New infrastructure (Flushing Extension, SAS, ESA) can accommodate more riders, attract more development, expand the tax base. So you can borrow for that.
So can investments that cut the need for labor, if the cost of the investment does not exceed the labor saved (and it is actually saved, unlike with CBTC).
But if you borrow for ongoing normal replacement, you just end up using more and more of your EXISTING revenues for debt, leaving less and less for transportation and future maintenance. Which is where we are.
When you have real capital investment, there is a rate of return on it, hopefully one that exceeds the debt service cost. So in accounting sense, replacing rail doesn’t qualify.
Depends, no? Replacing a part on a train or line that routinely needs replacing is probably an operating expense; do a midlife refurbishment of a car and it’s probably a capital expense. Replace peeling paint in a single station and it’s probably operating; repaint all the stations along a line, and you probably have a capital expense. Fuel used in revenue service is probably always an operating expense.
I don’t know that using derivatives and bonds to buy fuel is that ridiculous. Buy fuel futures or contract forwards, and issue bonds to cover the sale and you have a pretty good grip on your operating expenses for fuel over the time period. I suspect the MTA has a stable enough revenue stream to make the bond part overkill though.

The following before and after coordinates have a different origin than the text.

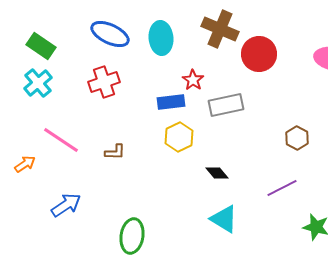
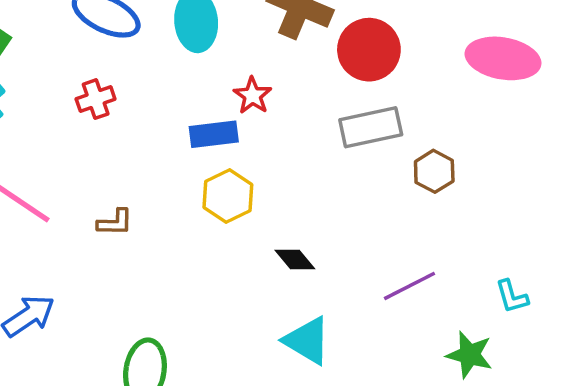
red cross: (104, 82) -> (96, 99), size x0.7
gray rectangle: (226, 105) -> (371, 127), moved
brown hexagon: (297, 138) -> (434, 171), moved

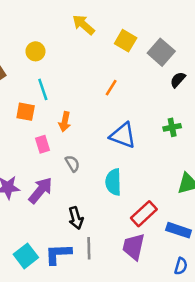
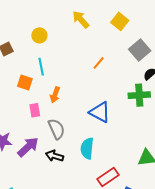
yellow square: (126, 41) -> (120, 21), moved
orange line: (111, 88) -> (99, 63), moved
green cross: (172, 127) -> (139, 95), moved, size x1.5
gray semicircle: (72, 163) -> (56, 129), size x1.5
black arrow: (76, 218) -> (54, 156), moved, turned 114

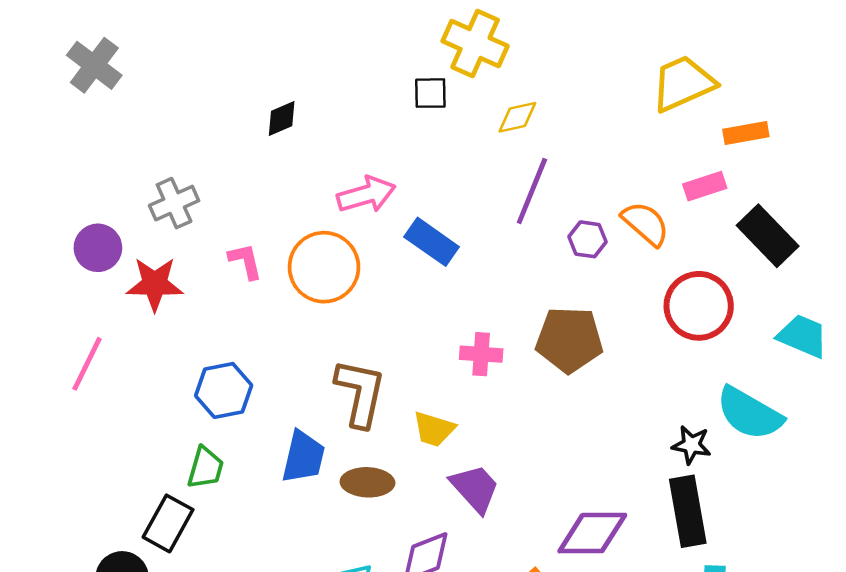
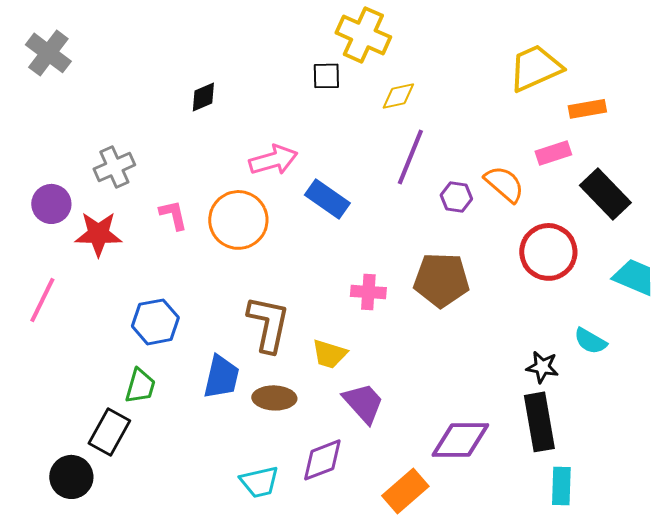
cyan semicircle: (749, 413) -> (590, 341), size x0.6

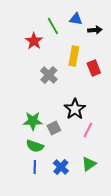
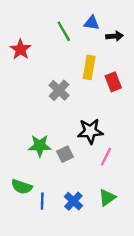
red star: (34, 41) -> (20, 49), moved
black star: (75, 109) -> (90, 131), turned 30
green semicircle: (35, 146) -> (22, 187), moved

If a train car gets refurbished once after twenty years of service, for accounting purposes, it would be a capital expense, with an annual operating expense equal to the depreciation cost. If you have a large rail fleet, and you refurbish cars every year, they are each capital expenses by accounting rules. By borrowing for it, the MTA increases the cost of each refurbish. But because the rail fleet is large enough that this happens on a regular basis, the MTA shouldn’t face a cash flow problem in paying for the refurbish without taking on debt. Maybe the rail fleet isn’t actually large enough. The last five years of the MTA’s twenty year plan does see zero dollars spent on new rail cars, because disinvestment knocked replacement schedule off track and it’s not evenly distributed anymore. But there are other capital costs that have to be made on an on going basis system wide. So the MTA should be able to balance it out well enough that total costs vary little in any five year window. So none of these ongoing capital expenses should have to be paid for with long term debt, which only increases costs and forces those costs on to future riders/taxpayers. Short term debt(less than five years) to deal with any potential cash flow issues is more excusable, but probably not necessary in general.
The only capital expenses the MTA should ever borrow for long term are the ones that reduce costs, say by reducing the need for labor, assuming labor is actually reduced, or increase revenue, by expanding the system, and even then, only borrow so much that the added revenue or reduced costs cover the cost of debt service.
Careful, with ideas like that they might hire you.
An emergency replacement is probably an operating expense, or at least could be treated as one. The upgrade, which happens in the future over a long period of time, will definitely be a capital expense.